Miss Nine the younger had fallen in love with one wee pig, called Dot, so we agreed that she could have Dot, and Miss Nine the elder could have one of the same sex – we don’t want to have proliferating guinea pigs. So a week or two later, home they came.

Meet Dot:


Dot - a brown guinea pig with a small white dot on her nose

And Tim:


Tim - a brown guinea pig with a white 't' on her face

They’re small and brown and very cute. Dot has numerous cowlicks, and a small white dot on her nose. Tim has smoother fur, and she has a white “T” on her face. Yes, that name is challenging, genderwise, but we’re getting used to it.

The guinea piglets themselves are fun, but what I am enjoying most is seeing my little girls take responsibility for them. The girls are very conscientious about cleaning out their hutch, and feeding them. Every morning before school they pick a big handful of grass, and check that the piglets have enough water. In the evening they refresh the piglets’ hay, and give them some more food pellets, and chop up some fresh vegies for them. We’ve found that they like broccoli stalks, but not broccoli heads, that they’re not so fond of brussels sprouts, but they love apples and carrots. A couple of times a week, the girls clean the hutch out thoroughly, and replace all the bedding and hay.

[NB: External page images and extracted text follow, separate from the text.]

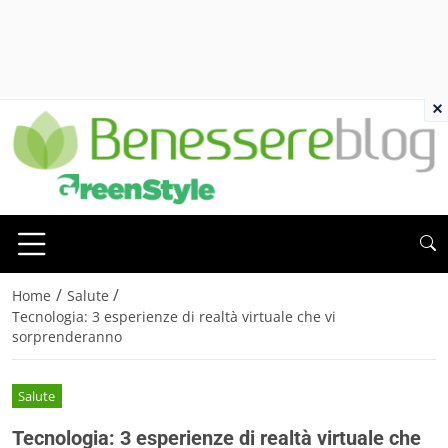
×
/
/
Home
Salute
Tecnologia: 3 esperienze di realtà virtuale che vi
sorprenderanno
Salute
Tecnologia: 3 esperienze di realtà virtuale che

But even better, they are actively concerned with the little creatures. They worry about their comfort, and cuddle them close, and speak lovingly to them. My girls have always had a fair amount of concern for other people and other creatures, but they seem to be learning how to translate that concern into positive action, thinking about what the piglets might need, and working out how to meet that need. And they have something small and cute and furry to love.

Dot and Tim send a snuffle and a squeak to Cardamom and Pepper.


9 comments on “Dot and Tim

  1. Chally says:

    Awwwwwwwwwwwwwwwwwwww! Bloggy piggy buddies :D.

  2. Mindy says:

    I realised this morning we do have a guinea pig of sorts – a ZuZu pet. Safe, mostly, from the cats but not a patch on the real thing.

  3. M-H says:

    My Dan always wanted ‘piggie gins’ as he called them. But after The Great Mouse Event of 1981 (it involved the cleaning of the mouse cage, a cat and blood) we only had outside pets. like cats and rabbits. I won’t go into details about the Rabbit That Got Away, got impregnated before returning, then had babies which she ate… Draw the veil.

    I’m glad your two are being responsible. They are at a good age for this.l

  4. Helen says:

    We’ve found that they like broccoli stalks, but not broccoli heads

    Hey, that’s handy! I wonder if they’d also go for the more tasteless stalky bits from silver beet / bok choy?

    • Deborah says:

      They love bok choy stalks. We don’t eat silverbeet ourselves, so I don’t know about that.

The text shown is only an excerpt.